EXERCISE DATA:
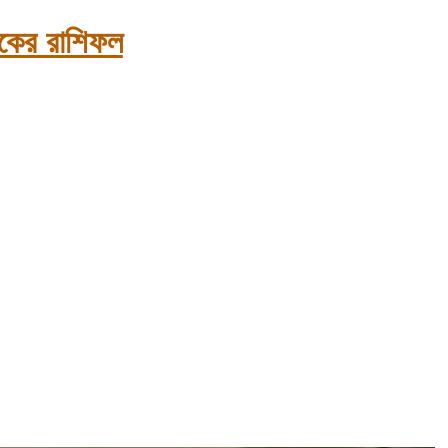
ের রাশিফল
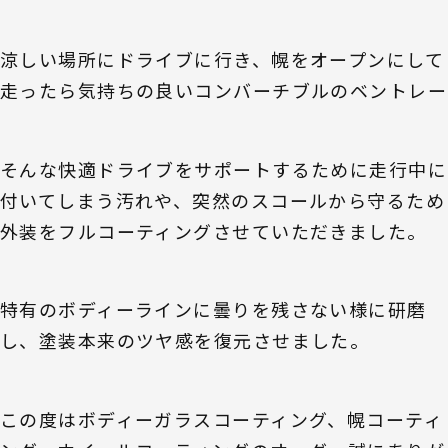
涼しい場所にドライブに行き、幌をオープンにして
走ったら気持ちの良いコンバーチブルのベントレー
そんな快適ドライブをサポートするために走行中に
付いてしまう汚れや、突然のスコールから守るため
外装をフルコーティングさせていただきました。
特有のボディーラインに曇りを残さない様に研磨
し、塗装本来のツヤ感を復元させました。
この度はボディーガラスコーティング、幌コーティ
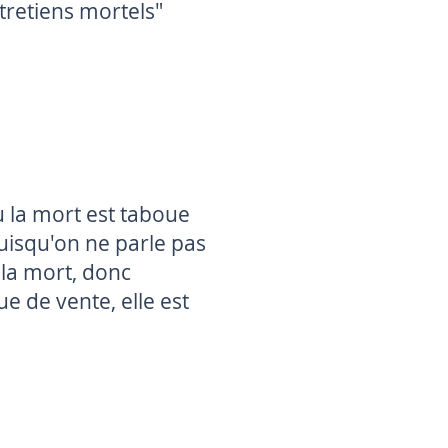
ntretiens mortels"
 la mort est taboue
 puisqu'on ne parle pas
la mort, donc
e de vente, elle est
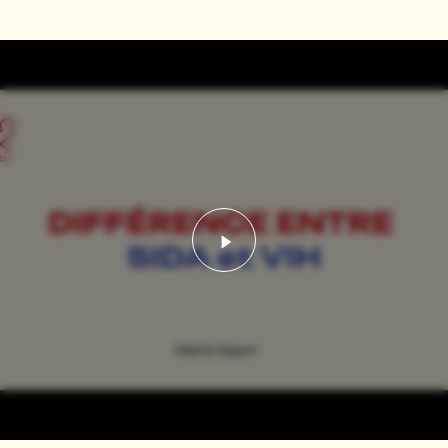
Lancer la vidéo - Video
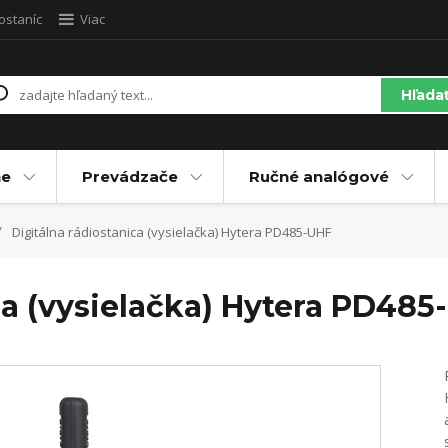
ostaníc
Viac
Hľada
ne
Prevádzače
Ručné analógové
Digitálna rádiostanica (vysielačka) Hytera PD485-UHF
ca (vysielačka) Hytera PD485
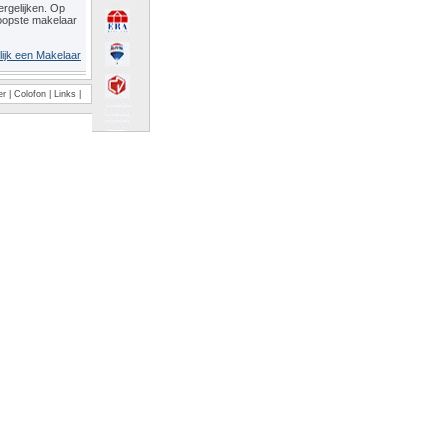
rgelijken. Op
oopste makelaar
lijk een Makelaar
er
|
Colofon
|
Links
|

TASK INSTRUCTIONS: Both the first line of the records above and the line containing "Ručné analógové" belong in the copy; please return them and every line between, exactly, minus the pictures.

OUTPUT:
ের রাশিফল
涼しい場所にドライブに行き、幌をオープンにして
走ったら気持ちの良いコンバーチブルのベントレー
そんな快適ドライブをサポートするために走行中に
付いてしまう汚れや、突然のスコールから守るため
外装をフルコーティングさせていただきました。
特有のボディーラインに曇りを残さない様に研磨
し、塗装本来のツヤ感を復元させました。
この度はボディーガラスコーティング、幌コーティ
ntretiens mortels"
 la mort est taboue
 puisqu'on ne parle pas
la mort, donc
e de vente, elle est
Lancer la vidéo - Video
ostaníc
Viac
Hľada
ne
Prevádzače
Ručné analógové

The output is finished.